I'm back in Portland for five days, then I'm off to Berkeley for ten days. I'm not really home yet.
I just spent a week with my family in Canada. They celebrate their Thanksgiving on the 11th of October, those crazy Canadians.
These are the nights I live for: flying down I-5 in the middle of the night, with my sleeping Mom in the passenger seat, watching the glare of city lights growing on the dark, fir-lined horizons, sipping sweet coffee and waiting for tommorrow to change lanes and let me get past.
I'm worried about money, and my future, and all that grown-up crap. And of course I'm worried about the elections. If Bush wins, I'm either immigrating north or I'm joining the military, if only to thereby earn the right to attempt to join the political discourse and not be entirely marginalized (although Kerry's example is not exactly heartening).
It strikes me as a very Roman way of looking at our civics. I'm quite opposed to American operations in Iraq at the moment, but the way this country is wired, opposition means that I can't stand in the same room with any of the hawks. Unless I get a combat patch, like my cousin already has, and thereby prove that my principles are valid. But like I said, the examples of Kerry and Saxby Chambliss and even McCain show that such service is not a guarantee against the depredations of the polemicists, and the obloquy of the government itself. And by the way, why should I risk my life to have my principles validated by crusty, ignorant white people?

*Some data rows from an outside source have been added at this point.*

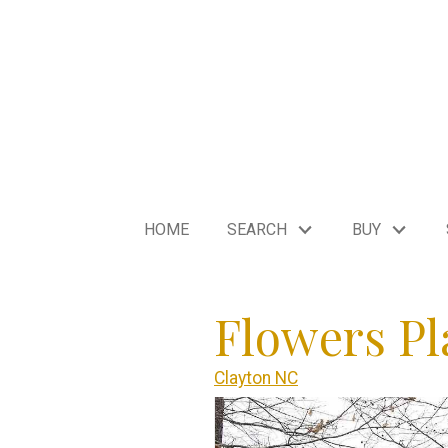
HOME
SEARCH
BUY
Flowers Pl
Clayton NC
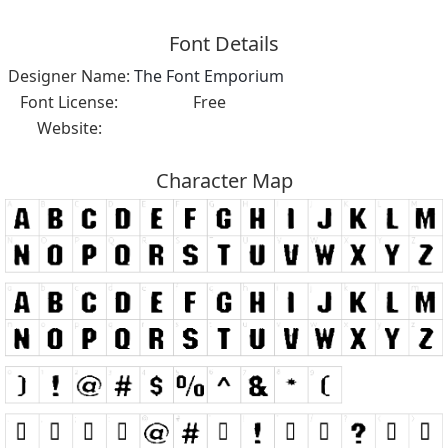
Font Details
Designer Name:
The Font Emporium
Font License:
Free
Website:
Character Map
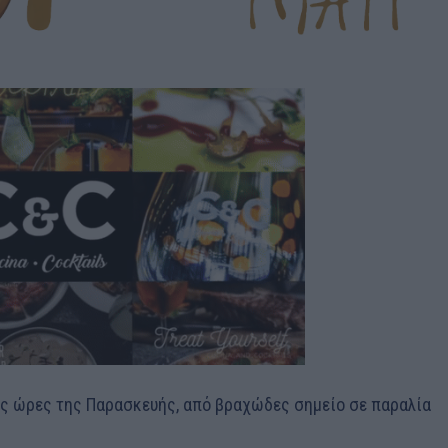
ές ώρες της Παρασκευής, από βραχώδες σημείο σε παραλία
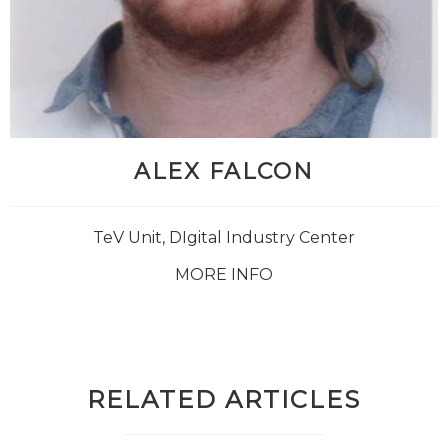
ALEX FALCON
TeV Unit, DIgital Industry Center
MORE INFO
RELATED ARTICLES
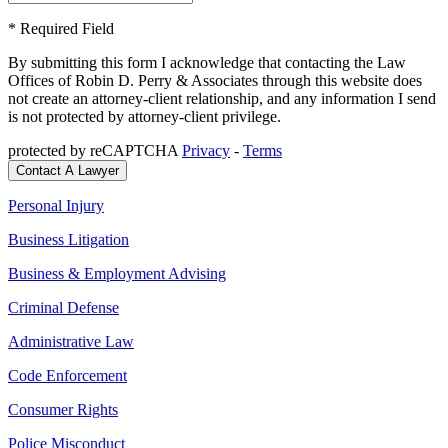
* Required Field
By submitting this form I acknowledge that contacting the Law
Offices of Robin D. Perry & Associates through this website does
not create an attorney-client relationship, and any information I send
is not protected by attorney-client privilege.
protected by reCAPTCHA
Privacy
-
Terms
Personal Injury
Business Litigation
Business & Employment Advising
Criminal Defense
Administrative Law
Code Enforcement
Consumer Rights
Police Misconduct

I do believe in living by one's principles, however. If I have to risk my life in the service of my country, even when I emphatically disagree with its government, then I can and will do this to voice my dissent with greater authority and assurance thereafter. It's not to have my principles validated, it's because I believe in a political community, in which citizenship means responsibility as well as liberty--in other words, that we are responsible for each other, that we cannot just contemptuously dismiss whatever the other side says out of hand, that even when I contest the very legitimacy of the current government, I still recognize and affirm its various constitutional powers (at least until 5 Supreme Court Justices say otherwise). I can't afford to pretend like the Republicans that make up 50% of this country don't exist.
And beyond this, I trust my own moral compass to discriminate between a moral and an immoral order, which, in light of Abu Ghraib, and two-hundred-odd years of Indian Wars and My Lai and Cuba and the Phillipines, I would not put past the current officers and commanders of the US Armed Forces to issue.
But implicit in this consideration is the premise that the satisfaction of having lived by such principles outweighs the physical danger, and, worse, the dangerous possibility of complicity in this government's enormities at home and abroad. The latter point is especially cutting: it makes no sense to register my protest against the Occupation of Iraq by marching into Samarra.
Still, neither is it doing any good mulling over all of this with no practical effect, in the middle of the night somewhere on the freeway to Portland. Lord, I hope Kerry wins.